Dalton Trumbo de Jay Roach raconte l’histoire du bonhomme donnant son titre au film, un scénariste vedette d’Hollywood, dont la carrière fut brisée (enfin, pas tout à fait) par la furie épuratrice de la Commission des activités anti-américaines du Congrès des Etats-Unis, dirigée par le sulfureux Joseph McCarthy. Dalton Trumbo est le porte-drapeau de ces « dix d’Hollywood », réalisateurs, scénaristes, acteurs et techniciens qui refusèrent de répondre à cette commission qui exigeaient qu’ils déclarent leur appartenance, même passée, au Parti communiste des Etats-Unis, où à une association liée à ce dernier.

Cette chasse aux sorcières rouges, lancée dans les années 50 du siècle dernier, était un sous-produit de l’affrontement entre Washington et Moscou, au début de cette guerre froide, alors que l’on craignait qu’il n’aboutisse très vite au déclenchement d’une troisième guerre mondiale, alors que l’on était à peine sorti de la seconde…

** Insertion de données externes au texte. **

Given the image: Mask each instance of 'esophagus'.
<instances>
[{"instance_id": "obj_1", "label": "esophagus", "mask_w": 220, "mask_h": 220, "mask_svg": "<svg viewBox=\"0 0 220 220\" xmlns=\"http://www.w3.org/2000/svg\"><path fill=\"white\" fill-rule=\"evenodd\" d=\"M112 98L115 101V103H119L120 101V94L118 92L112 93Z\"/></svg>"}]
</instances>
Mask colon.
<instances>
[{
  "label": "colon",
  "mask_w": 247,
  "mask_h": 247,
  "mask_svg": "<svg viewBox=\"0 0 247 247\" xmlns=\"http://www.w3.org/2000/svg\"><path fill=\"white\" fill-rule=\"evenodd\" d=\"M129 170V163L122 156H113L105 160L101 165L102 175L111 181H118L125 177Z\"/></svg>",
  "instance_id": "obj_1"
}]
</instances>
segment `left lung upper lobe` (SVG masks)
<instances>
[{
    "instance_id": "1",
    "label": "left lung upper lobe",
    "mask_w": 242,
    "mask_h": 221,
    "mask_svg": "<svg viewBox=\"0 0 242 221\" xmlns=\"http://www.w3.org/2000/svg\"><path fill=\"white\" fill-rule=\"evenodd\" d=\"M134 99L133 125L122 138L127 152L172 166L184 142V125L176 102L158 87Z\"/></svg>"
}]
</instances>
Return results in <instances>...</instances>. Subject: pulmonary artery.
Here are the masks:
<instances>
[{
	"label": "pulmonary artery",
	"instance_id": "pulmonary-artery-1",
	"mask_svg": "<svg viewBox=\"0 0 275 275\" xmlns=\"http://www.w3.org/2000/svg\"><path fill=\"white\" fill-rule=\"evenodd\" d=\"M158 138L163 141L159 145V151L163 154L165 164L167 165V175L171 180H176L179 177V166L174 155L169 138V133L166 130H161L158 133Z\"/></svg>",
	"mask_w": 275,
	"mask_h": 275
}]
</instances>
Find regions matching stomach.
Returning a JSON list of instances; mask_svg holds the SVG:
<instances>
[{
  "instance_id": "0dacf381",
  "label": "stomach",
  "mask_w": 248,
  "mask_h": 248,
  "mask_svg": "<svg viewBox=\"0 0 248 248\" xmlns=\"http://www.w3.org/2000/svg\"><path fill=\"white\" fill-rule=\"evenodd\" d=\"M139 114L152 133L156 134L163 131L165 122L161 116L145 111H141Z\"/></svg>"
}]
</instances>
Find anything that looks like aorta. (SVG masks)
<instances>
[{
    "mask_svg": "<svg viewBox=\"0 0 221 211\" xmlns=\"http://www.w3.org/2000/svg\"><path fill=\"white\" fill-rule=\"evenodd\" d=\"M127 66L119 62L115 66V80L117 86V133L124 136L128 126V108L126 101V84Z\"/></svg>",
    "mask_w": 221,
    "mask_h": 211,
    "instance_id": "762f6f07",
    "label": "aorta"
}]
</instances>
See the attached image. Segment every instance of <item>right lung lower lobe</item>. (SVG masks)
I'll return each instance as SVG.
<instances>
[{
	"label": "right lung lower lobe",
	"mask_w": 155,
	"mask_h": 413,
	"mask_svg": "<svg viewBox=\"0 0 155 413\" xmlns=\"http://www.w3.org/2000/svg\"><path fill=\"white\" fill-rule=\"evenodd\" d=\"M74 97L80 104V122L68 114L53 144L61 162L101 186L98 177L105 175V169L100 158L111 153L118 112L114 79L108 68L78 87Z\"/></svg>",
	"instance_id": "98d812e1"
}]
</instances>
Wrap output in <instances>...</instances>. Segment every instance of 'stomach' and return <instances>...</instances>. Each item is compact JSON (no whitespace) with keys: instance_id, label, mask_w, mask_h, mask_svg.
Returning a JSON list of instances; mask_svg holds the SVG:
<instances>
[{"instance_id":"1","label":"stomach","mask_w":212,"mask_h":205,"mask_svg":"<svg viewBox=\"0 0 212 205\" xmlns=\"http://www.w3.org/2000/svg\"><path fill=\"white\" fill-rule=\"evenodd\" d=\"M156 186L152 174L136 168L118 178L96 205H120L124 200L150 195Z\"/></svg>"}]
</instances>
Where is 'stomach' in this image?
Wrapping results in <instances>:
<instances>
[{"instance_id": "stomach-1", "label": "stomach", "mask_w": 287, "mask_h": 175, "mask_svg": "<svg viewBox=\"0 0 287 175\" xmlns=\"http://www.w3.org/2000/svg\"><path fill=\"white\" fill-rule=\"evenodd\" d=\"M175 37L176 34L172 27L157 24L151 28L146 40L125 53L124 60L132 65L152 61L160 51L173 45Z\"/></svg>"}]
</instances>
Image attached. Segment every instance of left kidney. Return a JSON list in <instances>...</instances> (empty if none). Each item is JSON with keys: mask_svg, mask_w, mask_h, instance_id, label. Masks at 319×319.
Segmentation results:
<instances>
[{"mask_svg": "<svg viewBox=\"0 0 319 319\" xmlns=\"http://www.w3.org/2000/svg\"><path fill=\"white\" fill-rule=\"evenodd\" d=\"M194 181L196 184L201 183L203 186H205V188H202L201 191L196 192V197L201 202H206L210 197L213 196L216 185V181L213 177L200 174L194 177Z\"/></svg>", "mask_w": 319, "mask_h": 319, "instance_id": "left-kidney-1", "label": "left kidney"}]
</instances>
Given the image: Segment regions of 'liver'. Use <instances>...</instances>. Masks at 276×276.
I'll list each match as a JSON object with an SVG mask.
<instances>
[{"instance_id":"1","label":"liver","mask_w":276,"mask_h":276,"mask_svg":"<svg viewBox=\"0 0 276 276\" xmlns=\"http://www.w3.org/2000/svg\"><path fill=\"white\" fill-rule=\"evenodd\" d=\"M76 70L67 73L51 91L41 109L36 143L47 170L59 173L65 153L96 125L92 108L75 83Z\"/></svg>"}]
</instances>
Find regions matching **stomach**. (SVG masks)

Le fantasme d’une cinquième colonne, de l’ennemi intérieur minant les forces de résistance militaires et morales de la nation américaine se nourrissait de la peur engendrée par le développement d’armes terrifiantes, dont l’URSS de Staline était en voie de se doter, alors que les Etats-Unis en étaient, jusque-là les seuls possesseurs.

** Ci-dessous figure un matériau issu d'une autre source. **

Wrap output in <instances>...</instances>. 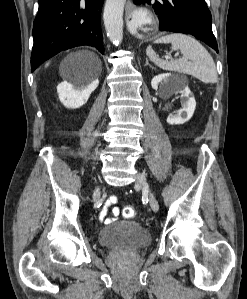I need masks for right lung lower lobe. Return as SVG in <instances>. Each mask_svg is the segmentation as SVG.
Returning <instances> with one entry per match:
<instances>
[{"mask_svg":"<svg viewBox=\"0 0 247 299\" xmlns=\"http://www.w3.org/2000/svg\"><path fill=\"white\" fill-rule=\"evenodd\" d=\"M104 0H39L34 20L31 69L62 50L96 47L104 54L100 15Z\"/></svg>","mask_w":247,"mask_h":299,"instance_id":"obj_1","label":"right lung lower lobe"}]
</instances>
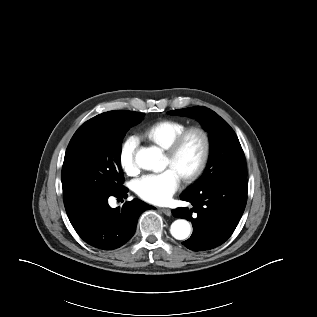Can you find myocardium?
<instances>
[{
  "mask_svg": "<svg viewBox=\"0 0 317 317\" xmlns=\"http://www.w3.org/2000/svg\"><path fill=\"white\" fill-rule=\"evenodd\" d=\"M192 134H197L200 136L202 140V153L196 167L191 172L181 176L187 182L197 180L202 175L207 166L211 152V139L209 133L200 126L187 127L174 139L171 145L166 149V155L172 160L176 159L186 140Z\"/></svg>",
  "mask_w": 317,
  "mask_h": 317,
  "instance_id": "1",
  "label": "myocardium"
}]
</instances>
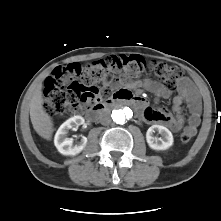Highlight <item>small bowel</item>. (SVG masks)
<instances>
[{
    "instance_id": "obj_1",
    "label": "small bowel",
    "mask_w": 221,
    "mask_h": 221,
    "mask_svg": "<svg viewBox=\"0 0 221 221\" xmlns=\"http://www.w3.org/2000/svg\"><path fill=\"white\" fill-rule=\"evenodd\" d=\"M128 84L126 79L115 76H108L105 80L106 87H117L119 85ZM142 84L148 90L158 97L166 98L171 91L152 80H144L143 82H133L136 86ZM186 103L189 116L185 119L182 114V104ZM142 116L147 122H158L167 125L174 132H189L194 136L197 132L201 120V99L198 91L189 79L183 78L178 86V95L173 99V115L166 109H153L144 102L142 106Z\"/></svg>"
}]
</instances>
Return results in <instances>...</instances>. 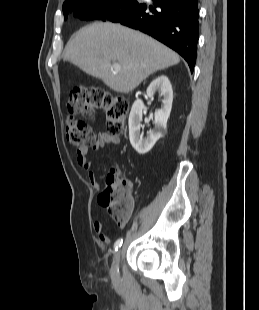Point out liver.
I'll return each mask as SVG.
<instances>
[{
	"mask_svg": "<svg viewBox=\"0 0 259 310\" xmlns=\"http://www.w3.org/2000/svg\"><path fill=\"white\" fill-rule=\"evenodd\" d=\"M63 59L119 93L133 91L149 75L180 62L177 53L152 37L113 23L81 28L67 43ZM112 62L121 69H113Z\"/></svg>",
	"mask_w": 259,
	"mask_h": 310,
	"instance_id": "6515ba94",
	"label": "liver"
}]
</instances>
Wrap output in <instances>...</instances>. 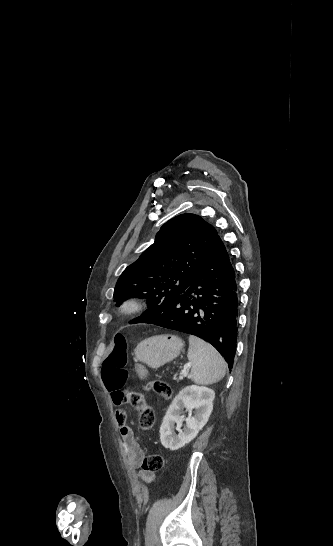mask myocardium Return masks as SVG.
I'll use <instances>...</instances> for the list:
<instances>
[{"instance_id":"myocardium-1","label":"myocardium","mask_w":333,"mask_h":546,"mask_svg":"<svg viewBox=\"0 0 333 546\" xmlns=\"http://www.w3.org/2000/svg\"><path fill=\"white\" fill-rule=\"evenodd\" d=\"M146 305L144 298L131 296L118 306V313L123 318H130L141 313L146 308Z\"/></svg>"}]
</instances>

Le maccarthysme est aussi un gramscisme

Cette paranoïa avait quelque justification – même les paranos ont de vrais ennemis ! – si l’on veut bien, après coup, admettre que la bombe atomique soviétique doit beaucoup à l’activité d’espions américains au service de l’URSS, dont les plus emblématiques furent les époux Rosenberg, condamnés à mort et exécutés en 1953. Leur cas avait fait l’objet d’une propagande intense, orchestrée par Moscou, et relayée en Occident par les partis communistes locaux et leurs compagnons de route. Aujourd’hui, il est établi que Julius et Ethel Rosenberg étaient bel et bien des espions de haute volée…

Les anticommunistes américains n’étaient pas seulement des chasseurs d’espions, ils avaient aussi une conception « gramsciste » du combat politique, estimant que la lutte pour l’hégémonie culturelle était aussi importante, sinon plus, que la recherche de la suprématie militaire. Eliminer les « agents d’influence » de Moscou du « saint des saints » de la production culturelle des Etats-Unis, les studios d’Hollywood était, de leur point de vue, un objectif essentiel pour la défense du « monde libre » menacé par Staline.

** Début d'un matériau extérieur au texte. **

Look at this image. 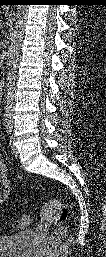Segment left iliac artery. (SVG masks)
<instances>
[{"label":"left iliac artery","instance_id":"44dca946","mask_svg":"<svg viewBox=\"0 0 106 257\" xmlns=\"http://www.w3.org/2000/svg\"><path fill=\"white\" fill-rule=\"evenodd\" d=\"M7 133L10 134V133H11V130H7Z\"/></svg>","mask_w":106,"mask_h":257}]
</instances>
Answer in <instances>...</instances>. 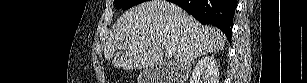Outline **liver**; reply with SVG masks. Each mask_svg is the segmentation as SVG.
I'll return each mask as SVG.
<instances>
[{"instance_id": "obj_1", "label": "liver", "mask_w": 307, "mask_h": 83, "mask_svg": "<svg viewBox=\"0 0 307 83\" xmlns=\"http://www.w3.org/2000/svg\"><path fill=\"white\" fill-rule=\"evenodd\" d=\"M225 42L220 30L202 26L179 6L165 0H151L117 19L105 42L104 56L110 60L115 52L122 50L115 67L160 69L166 51L174 49L175 65L181 68L197 57L223 49Z\"/></svg>"}]
</instances>
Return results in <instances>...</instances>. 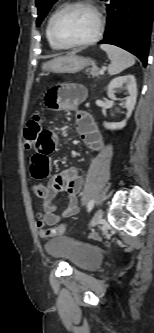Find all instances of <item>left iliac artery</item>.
Instances as JSON below:
<instances>
[{
  "mask_svg": "<svg viewBox=\"0 0 154 333\" xmlns=\"http://www.w3.org/2000/svg\"><path fill=\"white\" fill-rule=\"evenodd\" d=\"M95 204V200L92 199L89 201L88 205H87V211L90 212L92 210V208L94 207Z\"/></svg>",
  "mask_w": 154,
  "mask_h": 333,
  "instance_id": "44dca946",
  "label": "left iliac artery"
}]
</instances>
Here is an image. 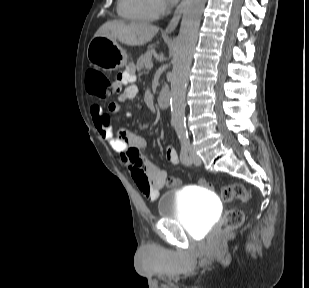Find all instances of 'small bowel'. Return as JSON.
<instances>
[{"label": "small bowel", "mask_w": 309, "mask_h": 288, "mask_svg": "<svg viewBox=\"0 0 309 288\" xmlns=\"http://www.w3.org/2000/svg\"><path fill=\"white\" fill-rule=\"evenodd\" d=\"M131 78L123 74L115 81L121 87L125 86L119 100L133 99L137 94V87L131 84ZM122 113L126 118H132L131 111H123L120 102H111L108 110L94 105L91 115L94 125L100 136L106 140L111 148L121 156L122 163L128 168L131 178L139 190L150 200H156L165 186L166 172L148 160L141 152L146 146L145 139L128 130L113 131L111 115ZM165 158L172 164L179 163L176 150L172 146L165 149Z\"/></svg>", "instance_id": "c3829d8e"}]
</instances>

Se soumettre ou être inscrit sur la  liste noire des interdits professionnels étaient le choix laissé aux sympathisants communistes de l’industrie filmique, qui tenaient, au lendemain de la guerre le haut du pavé  à la MGM, chez Warner Bros ou Paramount. La chasse aux « cocos » était conduite par un certain Ronald Reagan, acteur mineur, mais syndicaliste influent, et soutenue par des vedettes, comme l’acteur John Wayne ou le réalisateur à succès Cecil B. De Mille… Dalton Trumbo et ses dix camarades constituaient le noyau dur de la résistance, alors que d’autres figures d’Hollywood considérée comme « libéraux » c’est-à-dire de gauche, dénigraient leurs amis pour sauver leur job, comme Elia Kazan.

Cette histoire est racontée dans le film de Jay Roach avec maestria : un scénario sans temps morts, une reconstitution minutieuse de l’Amérique des années 50, des acteurs exceptionnels, dont le rôle-titre confié à Bryan Cranston et celui de la venimeuse chroniqueuse (pléonasme !) Hedda Hopper, magistralement interprétée par Helen Mirren… De la belle ouvrage, assurément…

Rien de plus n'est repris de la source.